-- Exercise description --
In the material below, find the line with "Космологический портал без" and the line with "Каталог файлов", then output those two lines and every line between them, exactly.

-- Material for this exercise --
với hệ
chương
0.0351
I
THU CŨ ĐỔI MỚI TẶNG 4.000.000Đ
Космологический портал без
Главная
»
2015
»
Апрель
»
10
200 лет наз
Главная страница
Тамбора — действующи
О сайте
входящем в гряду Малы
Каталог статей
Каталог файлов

--

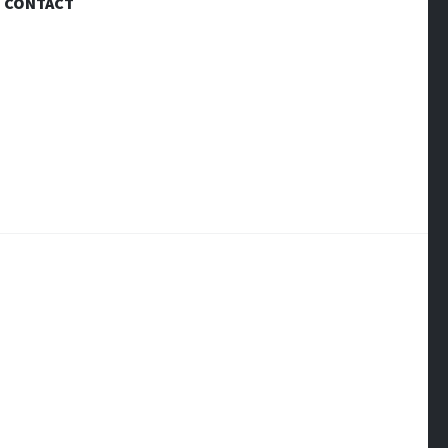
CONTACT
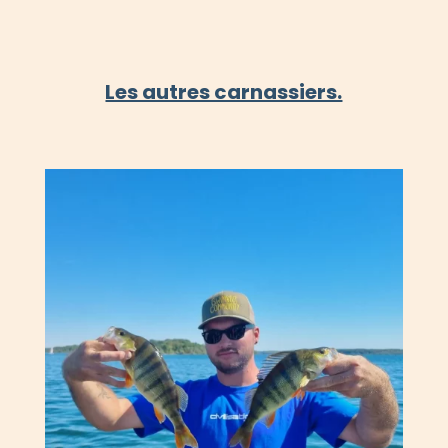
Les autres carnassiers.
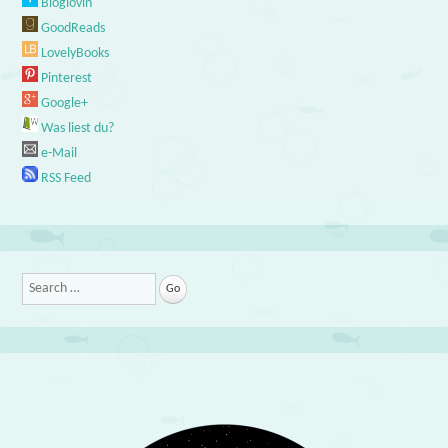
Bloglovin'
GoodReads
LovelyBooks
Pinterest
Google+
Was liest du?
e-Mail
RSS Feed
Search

* * *

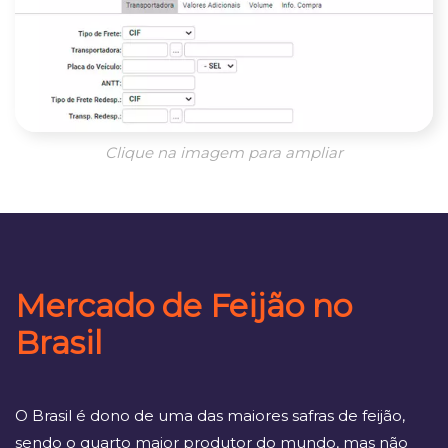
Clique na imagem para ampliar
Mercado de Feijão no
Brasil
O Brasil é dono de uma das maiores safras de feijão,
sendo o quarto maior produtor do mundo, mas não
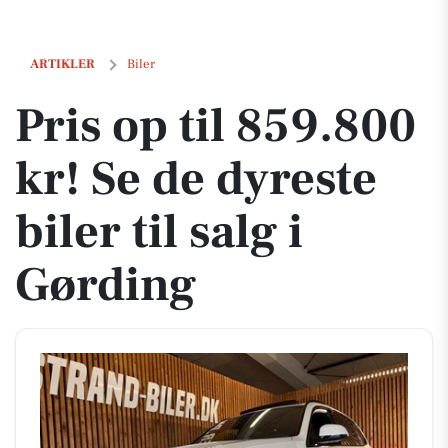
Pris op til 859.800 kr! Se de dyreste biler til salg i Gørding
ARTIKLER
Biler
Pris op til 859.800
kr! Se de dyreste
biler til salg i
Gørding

-- Output below --
Космологический портал без
Главная
»
2015
»
Апрель
»
10
200 лет наз
Главная страница
Тамбора — действующи
О сайте
входящем в гряду Малы
Каталог статей
Каталог файлов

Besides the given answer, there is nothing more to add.